- Born: Ludwell Howard Denny November 18, 1894 Boonville, Indiana
- Died: October 12, 1970 (aged 75) Monterey, California
- Education: University of Chicago
- Occupations: Journalist, columnist, writer, minister
- Years active: 1921-1970
- Employer: The Nation
- Notable work: We Fight for Oil (1928) America conquers Britain: A Record of Economic War (1930)
- Spouses: ; Josephine Shryock ​ ​(m. 1917; died 1953)​ ; Dorothy Detzer ​(m. 1954⁠–⁠1970)​
- Awards: Freedom Foundation Editorial Award (1953) Scripps-Howard Roy W. Howard Award (1959)
- Church: First Unitarian Church of Rochester
- In office: 1917-1921

Personal details
- Denomination: Unitarianism
- Education: Meadville Theological School

= Ludwell Denny =

American journalist

Ludwell Howard Denny (November 18, 1894 – October 12, 1970) began his career as a Unitarian minister but soon switched to journalism, becoming a nationally known columnist, editor and editorial writer.

==Biography==
Denny was born on November 18, 1894, in Boonville, Indiana. He attended the University of Chicago and trained for the ministry at Meadville Theological School in Meadville, Pennsylvania.
He served as minister of the First Unitarian Church of Rochester from 1917 to 1921.

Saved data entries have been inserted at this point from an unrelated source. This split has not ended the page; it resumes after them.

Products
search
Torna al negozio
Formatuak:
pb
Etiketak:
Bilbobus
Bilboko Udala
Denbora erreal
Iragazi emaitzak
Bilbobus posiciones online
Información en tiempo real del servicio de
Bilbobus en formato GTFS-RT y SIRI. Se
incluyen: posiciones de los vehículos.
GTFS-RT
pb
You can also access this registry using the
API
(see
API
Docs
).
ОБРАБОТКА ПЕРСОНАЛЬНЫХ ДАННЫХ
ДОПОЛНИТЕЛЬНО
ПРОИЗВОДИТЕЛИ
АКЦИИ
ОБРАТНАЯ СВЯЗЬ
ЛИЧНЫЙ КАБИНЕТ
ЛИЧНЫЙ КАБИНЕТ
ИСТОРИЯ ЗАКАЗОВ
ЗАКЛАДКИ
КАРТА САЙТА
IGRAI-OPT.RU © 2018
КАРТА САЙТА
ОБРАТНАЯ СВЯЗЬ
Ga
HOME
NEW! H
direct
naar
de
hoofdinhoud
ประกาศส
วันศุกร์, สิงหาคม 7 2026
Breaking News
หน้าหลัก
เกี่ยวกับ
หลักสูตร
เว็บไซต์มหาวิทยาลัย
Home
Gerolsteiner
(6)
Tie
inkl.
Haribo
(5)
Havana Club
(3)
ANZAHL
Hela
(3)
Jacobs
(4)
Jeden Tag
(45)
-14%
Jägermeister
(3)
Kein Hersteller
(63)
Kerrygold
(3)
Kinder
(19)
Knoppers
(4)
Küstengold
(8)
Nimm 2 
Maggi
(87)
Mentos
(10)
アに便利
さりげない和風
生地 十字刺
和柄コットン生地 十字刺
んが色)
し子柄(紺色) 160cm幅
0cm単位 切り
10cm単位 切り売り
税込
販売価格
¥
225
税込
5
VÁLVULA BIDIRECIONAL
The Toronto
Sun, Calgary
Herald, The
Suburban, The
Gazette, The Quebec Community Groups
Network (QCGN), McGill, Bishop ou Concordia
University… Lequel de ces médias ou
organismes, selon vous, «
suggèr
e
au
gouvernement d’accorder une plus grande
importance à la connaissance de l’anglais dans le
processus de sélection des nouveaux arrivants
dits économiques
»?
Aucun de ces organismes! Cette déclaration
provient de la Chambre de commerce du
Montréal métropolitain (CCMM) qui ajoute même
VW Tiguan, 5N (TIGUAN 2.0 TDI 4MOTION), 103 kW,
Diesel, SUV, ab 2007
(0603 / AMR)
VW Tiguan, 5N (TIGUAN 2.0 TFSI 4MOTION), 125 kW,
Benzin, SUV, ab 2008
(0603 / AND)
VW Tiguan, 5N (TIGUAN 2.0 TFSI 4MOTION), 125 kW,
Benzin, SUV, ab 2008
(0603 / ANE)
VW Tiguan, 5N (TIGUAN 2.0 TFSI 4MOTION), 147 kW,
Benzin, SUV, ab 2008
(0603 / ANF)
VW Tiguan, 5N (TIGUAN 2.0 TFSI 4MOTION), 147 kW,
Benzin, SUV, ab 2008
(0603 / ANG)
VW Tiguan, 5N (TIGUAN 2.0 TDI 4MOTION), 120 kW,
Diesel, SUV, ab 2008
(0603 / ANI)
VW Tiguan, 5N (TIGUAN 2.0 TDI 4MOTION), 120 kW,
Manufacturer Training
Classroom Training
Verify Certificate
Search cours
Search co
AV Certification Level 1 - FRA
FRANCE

The Rochester Unitarians hired Denny upon his graduation from Meadville, where he had shown early talent by winning the school's award for public speaking three years in a row.
In his memoir, Dexter Perkins, chair of the history department of the University of Rochester and a leading member of First Unitarian, described Denny as "the best pulpit man I have ever known".

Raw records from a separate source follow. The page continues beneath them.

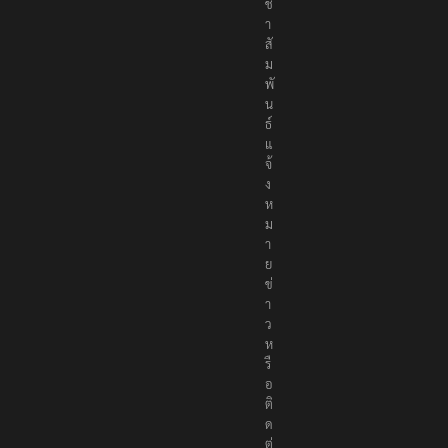
ช
า
สั
ม
พั
น
ธ์
แ
จ้
ง
ห
ม
า
ย
ข่
า
ว
ห
รื
อ
ติ
ด
ต่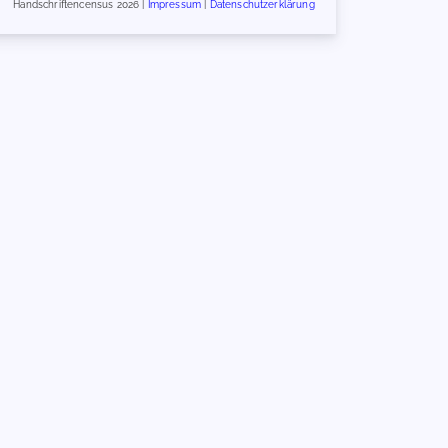
Handschriftencensus 2026 |
Impressum
|
Datenschutzerklärung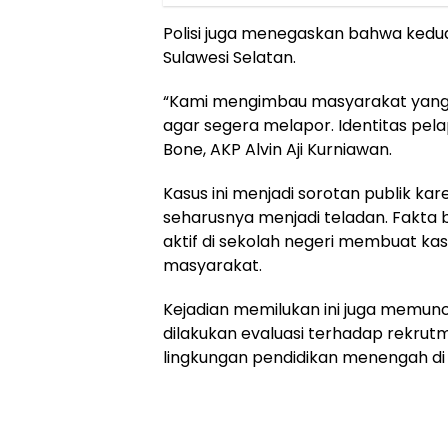
Polisi juga menegaskan bahwa kedua
Sulawesi Selatan.
“Kami mengimbau masyarakat yang
agar segera melapor. Identitas pelap
Bone, AKP Alvin Aji Kurniawan.
Kasus ini menjadi sorotan publik ka
seharusnya menjadi teladan. Fakta 
aktif di sekolah negeri membuat kasu
masyarakat.
Kejadian memilukan ini juga memunc
dilakukan evaluasi terhadap rekru
lingkungan pendidikan menengah di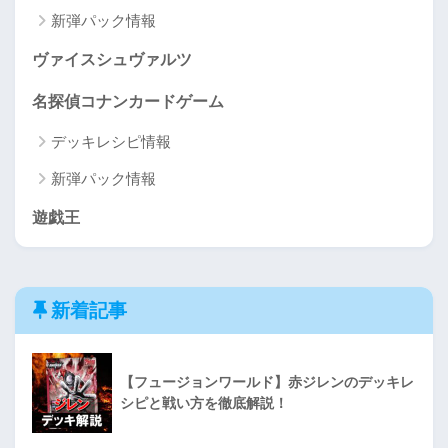
新弾パック情報
ヴァイスシュヴァルツ
名探偵コナンカードゲーム
デッキレシピ情報
新弾パック情報
遊戯王
新着記事
【フュージョンワールド】赤ジレンのデッキレ
シピと戦い方を徹底解説！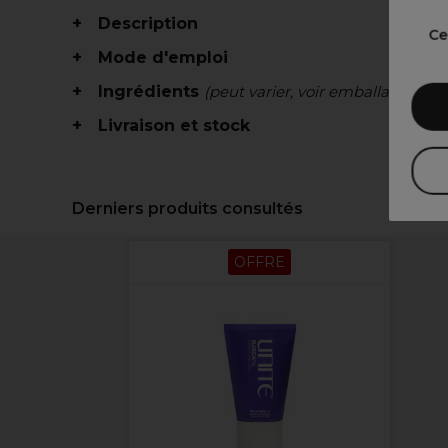
Description
Ce
Mode d'emploi
Ingrédients
(peut varier, voir emballage)
Livraison et stock
Derniers produits consultés
OFFRE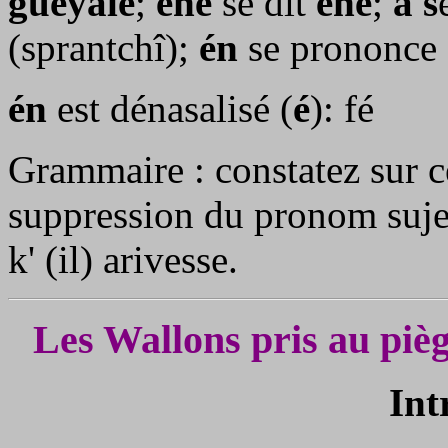
guèyale
;
ene
se dit
ëne
;
å s
(sprantchî);
én
se prononce 
én
est dénasalisé (
é
): fé
Grammaire : constatez sur ce
suppression du pronom sujet
k' (il) arivesse.
Les Wallons pris au piè
Int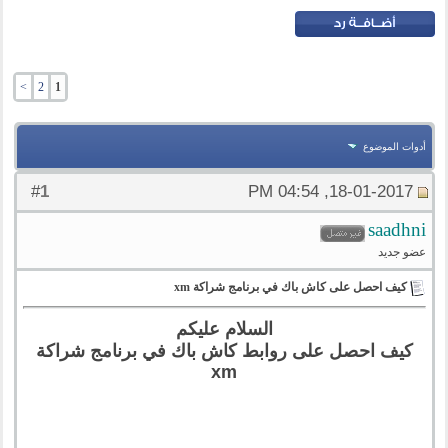
>
2
1
أدوات الموضوع
1
#
18-01-2017, 04:54 PM
saadhni
عضو جديد
كيف احصل على كاش باك في برنامج شراكة xm
السلام عليكم
كيف احصل على روابط كاش باك في برنامج شراكة
xm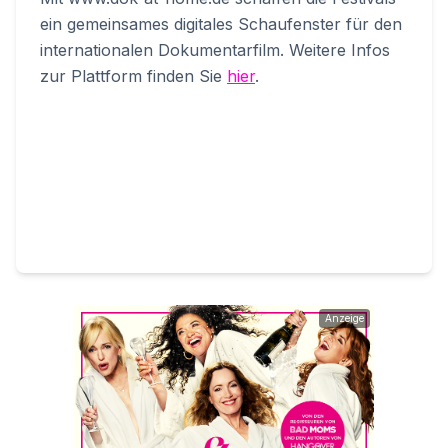
ein gemeinsames digitales Schaufenster für den
internationalen Dokumentarfilm. Weitere Infos
zur Plattform finden Sie
hier
.
Anzeige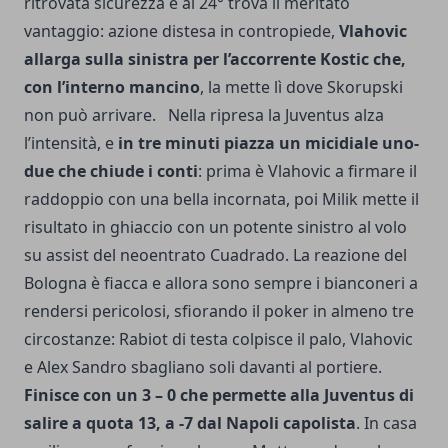
ritrovata sicurezza e al 24° trova il meritato
vantaggio: azione distesa in contropiede,
Vlahovic
allarga sulla sinistra per l’accorrente Kostic che,
con l’interno mancino
, la mette lì dove Skorupski
non può arrivare. Nella ripresa la Juventus alza
l’intensità, e
in tre minuti piazza un micidiale uno-
due che chiude i conti
: prima è Vlahovic a firmare il
raddoppio con una bella incornata, poi Milik mette il
risultato in ghiaccio con un potente sinistro al volo
su assist del neoentrato Cuadrado. La reazione del
Bologna è fiacca e allora sono sempre i bianconeri a
rendersi pericolosi, sfiorando il poker in almeno tre
circostanze: Rabiot di testa colpisce il palo, Vlahovic
e Alex Sandro sbagliano soli davanti al portiere.
Finisce con un 3 – 0 che permette alla Juventus di
salire a quota 13, a -7 dal Napoli capolista
. In casa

Denny left the ministry after four years, however, expressing a desire to pursue his interest in world affairs. He first worked as European correspondent for The Nation and later served a variety of positions in the newspaper industry, including editor of the Indianapolis Times and chief editorial writer for the Scripps-Howard newspaper chain.
He published two books: We Fight for Oil (1928) and America Conquers Britain: A Record of Economic War (1930). He received the Freedom Foundation Editorial Award in 1953 and the Scripps-Howard Roy W. Howard Award in 1959.

In 1917, he married Josephine Shryock, who, raised in Meadville, was taking classes at the school while Denny was there. She died in 1953. In 1954, Denny married Dorothy Detzer, who had served as Executive Secretary of the US section of the Women's International League for Peace and Freedom for twenty years.

Denny died on October 12, 1970, in Monterey, California.